## Task
Once the line containing "Segment: left lung" is reached in the listing below, reproduce it and all later lines through the final one exactly, but omit any pictures.

---+---

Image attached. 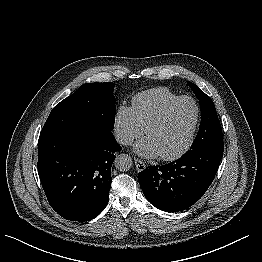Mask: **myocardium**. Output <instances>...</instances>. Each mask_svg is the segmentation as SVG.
Returning <instances> with one entry per match:
<instances>
[{"instance_id":"1","label":"myocardium","mask_w":262,"mask_h":262,"mask_svg":"<svg viewBox=\"0 0 262 262\" xmlns=\"http://www.w3.org/2000/svg\"><path fill=\"white\" fill-rule=\"evenodd\" d=\"M185 100H189L191 101L195 108H196V114H195V118H194V122H193V126L191 128V131L189 133V136L185 142V144L176 152L169 154V155H160V158L164 161H173L176 160L178 158H180L182 155H184L189 148L191 147L194 138H195V134L199 125V121H200V115H201V109L200 106L198 104V102L191 96H180L178 98H176L175 100L171 101L170 103H168L160 112L159 114L149 123V125L146 127V134L148 135V133L150 132V130H152L153 128L159 126L160 124H162L164 122V120L166 119L168 113L180 102L185 101Z\"/></svg>"}]
</instances>
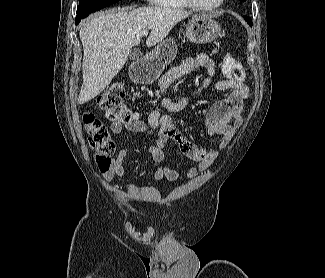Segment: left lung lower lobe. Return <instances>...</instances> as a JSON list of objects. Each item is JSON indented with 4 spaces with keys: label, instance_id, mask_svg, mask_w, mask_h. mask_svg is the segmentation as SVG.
Here are the masks:
<instances>
[{
    "label": "left lung lower lobe",
    "instance_id": "1",
    "mask_svg": "<svg viewBox=\"0 0 325 278\" xmlns=\"http://www.w3.org/2000/svg\"><path fill=\"white\" fill-rule=\"evenodd\" d=\"M244 19L247 21V23L250 25V26H252V20H251V18L250 17H244Z\"/></svg>",
    "mask_w": 325,
    "mask_h": 278
}]
</instances>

---+---

## Solution to this problem
Segment: left lung lower lobe. Return <instances>...</instances> as a JSON list of objects. Each item is JSON indented with 4 spaces with keys: label, instance_id, mask_svg, mask_w, mask_h. mask_svg is the segmentation as SVG.
Here are the masks:
<instances>
[{
    "label": "left lung lower lobe",
    "instance_id": "1",
    "mask_svg": "<svg viewBox=\"0 0 325 278\" xmlns=\"http://www.w3.org/2000/svg\"><path fill=\"white\" fill-rule=\"evenodd\" d=\"M244 19L247 21V23L250 25V26H252V20H251V18L250 17H244Z\"/></svg>",
    "mask_w": 325,
    "mask_h": 278
}]
</instances>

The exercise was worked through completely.